# Slow NFS/SMB/AFP, but fast SCP read performance



## solence (Oct 30, 2018)

Hi!

My FreeBSD 11.2 box has the strange behavior that copying a file via NFS, SMB, or AFP is always capped at exactly 60 MByte/s. However, copying the same file to the same client via SCP immediately hits GBit line speed at 110 MByte/s.

It shouldn't be a hardware limitation, I can read the file with more than 200 MByte/s from disk and the CPU is mostly idle. The data is on a single disk with ZFS on a GELI encryption layer. AESNI support is enabled. ZFS also has 8 GB ARC available.

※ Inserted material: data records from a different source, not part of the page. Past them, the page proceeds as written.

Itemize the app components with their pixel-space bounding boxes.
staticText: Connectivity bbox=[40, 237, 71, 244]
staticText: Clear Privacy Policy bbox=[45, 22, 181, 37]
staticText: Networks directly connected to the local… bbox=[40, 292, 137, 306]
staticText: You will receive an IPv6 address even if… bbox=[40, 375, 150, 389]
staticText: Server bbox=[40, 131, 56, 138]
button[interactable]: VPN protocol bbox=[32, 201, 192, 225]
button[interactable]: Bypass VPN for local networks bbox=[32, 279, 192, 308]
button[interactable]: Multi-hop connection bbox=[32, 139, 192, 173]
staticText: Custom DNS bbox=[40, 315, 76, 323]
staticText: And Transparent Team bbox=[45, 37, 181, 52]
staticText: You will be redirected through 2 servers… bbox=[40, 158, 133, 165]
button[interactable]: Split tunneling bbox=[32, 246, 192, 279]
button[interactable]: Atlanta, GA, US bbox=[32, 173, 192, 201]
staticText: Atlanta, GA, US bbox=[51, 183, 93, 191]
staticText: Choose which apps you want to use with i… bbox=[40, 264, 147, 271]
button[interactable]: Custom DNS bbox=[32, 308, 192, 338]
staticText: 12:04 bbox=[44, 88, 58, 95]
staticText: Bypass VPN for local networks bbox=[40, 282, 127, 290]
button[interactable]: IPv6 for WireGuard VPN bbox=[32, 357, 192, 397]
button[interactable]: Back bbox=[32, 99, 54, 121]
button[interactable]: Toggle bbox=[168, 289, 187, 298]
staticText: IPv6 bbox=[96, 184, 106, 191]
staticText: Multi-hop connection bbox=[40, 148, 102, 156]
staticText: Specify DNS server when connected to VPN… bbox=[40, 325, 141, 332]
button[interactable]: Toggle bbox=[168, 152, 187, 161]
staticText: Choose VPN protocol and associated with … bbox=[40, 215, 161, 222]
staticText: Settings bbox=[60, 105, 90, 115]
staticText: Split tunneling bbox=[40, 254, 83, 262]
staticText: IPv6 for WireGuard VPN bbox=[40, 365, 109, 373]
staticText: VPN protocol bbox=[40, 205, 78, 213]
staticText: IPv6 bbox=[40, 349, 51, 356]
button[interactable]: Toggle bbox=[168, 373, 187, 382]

I have tried to disable atime or sync on ZFS, also setting TCP_NODELAY and larger snd/rcv buffers, but none of it made any difference.

Has anyone any idea what might be wrong?


----------



## JPK (Dec 16, 2018)

Hi,

I am seeing strange behavior as well. However different. SCP sticks below 30MB/sec despite having enough CPU horsepower on both ends. And SMB/AFP shows bursty behavior. Sometimes a few hundred MB go through like a charm and then things simply stall for seconds. No clue what this could be so far.

Did you sort out your issue?


----------



## solence (Dec 17, 2018)

Yes, I found the issue. It's macOS on the iMac I was testing my FreeBSD box with. As soon as I boot the iMac into Windows, the gigabit link is saturated immediately. I wasn't able to find any settings combination on macOS that allows more than 60 mb/s. Windows does 110 mb/s out of the box. Identical setup.

Apple really screwed up here.


----------